U.S.-Turkey Syria Operations Center Starts Next Week

W460

A U.S.-Turkey operations center aimed at creating a safe zone in northern Syria to manage tensions between Ankara and a U.S.-backed Kurdish militia will be fully operational next week,  the Turkish defense minister said Friday.

"We have reached a general agreement on the coordination and control of air space and on numerous other matters," Defense Minister Hulusi Akar said during a visit to the southeastern province of Sanliurfa where he inspected troops chosen to participate in the new scheme.

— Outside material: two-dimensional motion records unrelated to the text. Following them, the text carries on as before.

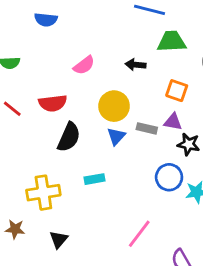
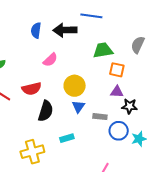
blue semicircle: (46, 20) -> (36, 30), moved, turned 98
green trapezoid: (172, 42) -> (103, 50), moved
black arrow: (136, 65) -> (65, 30), moved, size x1.6
gray rectangle: (147, 128) -> (100, 117), moved

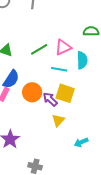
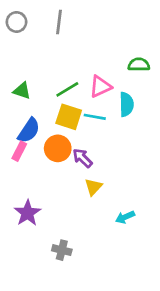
yellow square: (65, 93) -> (69, 117), moved

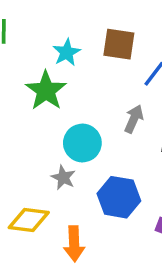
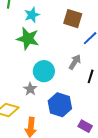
cyan star: (67, 52) -> (32, 15), moved
green star: (46, 91) -> (28, 39), turned -30

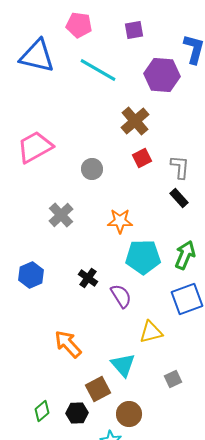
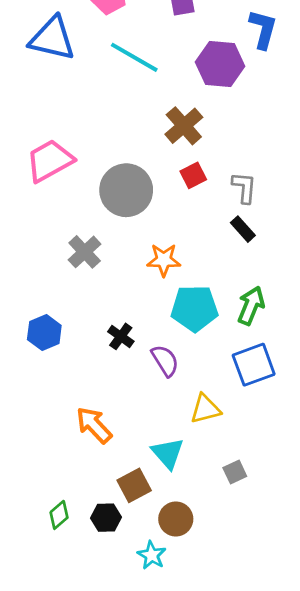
gray circle: (92, 169) -> (126, 190), size x1.8

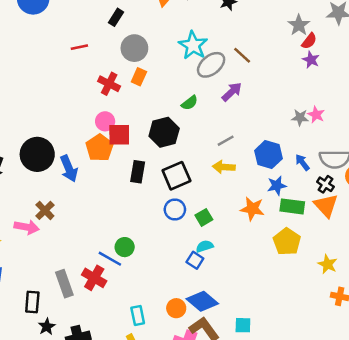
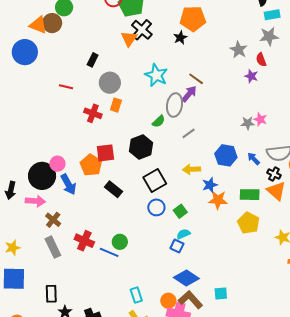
red semicircle: (309, 41) -> (261, 60), moved, turned 128
red line: (79, 47) -> (66, 87), turned 32
gray ellipse: (211, 65) -> (175, 105), moved, turned -35
purple arrow: (232, 92) -> (189, 94), moved
pink circle: (105, 121) -> (57, 164), moved
gray line: (226, 141) -> (189, 133), moved
black rectangle: (138, 172) -> (114, 189), moved, turned -54
blue star: (277, 186) -> (210, 185), moved
pink arrow: (27, 227) -> (35, 201), moved
red cross: (94, 278) -> (84, 241), moved
gray rectangle: (64, 284) -> (53, 247), moved
orange circle: (176, 308) -> (168, 301), moved

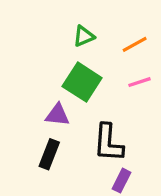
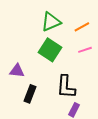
green triangle: (84, 36) -> (51, 22), size x1.5
purple triangle: (57, 115) -> (17, 71), moved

The joint center, agreed last week after days of tense negotiations, "will be working at full capacity from next week," Akar said on his website.

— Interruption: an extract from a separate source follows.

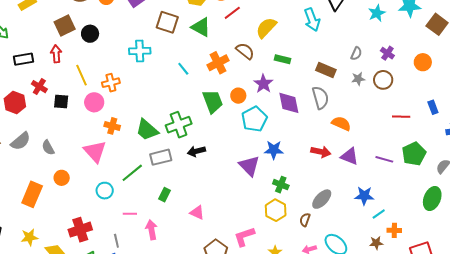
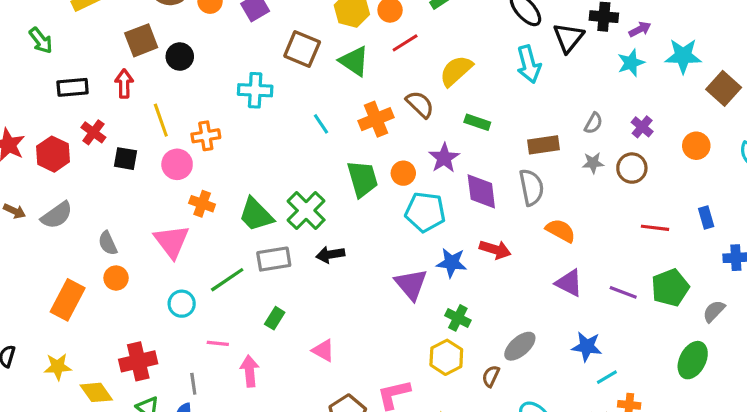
brown rectangle: (326, 70) -> (544, 145), turned -36
cyan pentagon: (254, 119) -> (425, 212), turned 30
green cross: (179, 125) -> (306, 210), turned -30
gray semicircle: (48, 148) -> (108, 243), moved
red arrow: (321, 152) -> (495, 250), moved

A US delegation has been at work in Sanliurfa since Monday.

The joint operations center will help organize a "safe zone" in northern Syria aimed at creating a buffer between the Turkish border and areas controlled by the Kurdish People's Protection Units (YPG) in northern Syria.

Turkey has repeatedly threatened to launch an assault east of the Euphrates river against the YPG, which it says is a "terrorist" offshoot of the outlawed Kurdistan Workers' Party (PKK), which has waged an insurgency inside Turkey since 1984.

But Washington has worked closely with the YPG in the fight against the Islamic State (IS) group.

Little is known about the size of the safe zone and how it will work, but Turkey's Foreign Minister Mevlut Cavusoglu said Thursday that there would be observation posts and joint patrols.

He said U.S. President Donald Trump had previously promised it would be 32 kilometers (20 miles) wide.

The timetable agreed with Washington has so far been honored, said Akar, adding that "we expect that to continue."

Turkey has the highest number of Syrian refugees in the world at more than 3.6 million, and has faced increasing pressure domestically to speed up repatriations to peaceful parts of the country.

It has twice carried out unilateral offensives into northern Syria against the Islamic State group and YPG, in 2016 and 2018.